# EXERCISE INSTRUCTIONS
Pictures do not belong in the copy; retype the records below exactly.

# EXERCISE INPUT
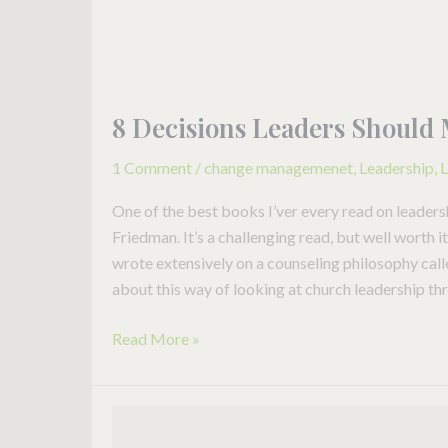
8 Decisions Leaders Should 
1 Comment
/
change managemenet
,
Leadership
,
L
One of the best books I’ver every read on leaders
Friedman. It’s a challenging read, but well worth 
wrote extensively on a counseling philosophy ca
about this way of looking at church leadership th
Read More »
When
a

# PROBLEM SOLUTION
8 Decisions Leaders Should 
1 Comment
/
change managemenet
,
Leadership
,
L
One of the best books I’ver every read on leaders
Friedman. It’s a challenging read, but well worth 
wrote extensively on a counseling philosophy ca
about this way of looking at church leadership th
Read More »
When
a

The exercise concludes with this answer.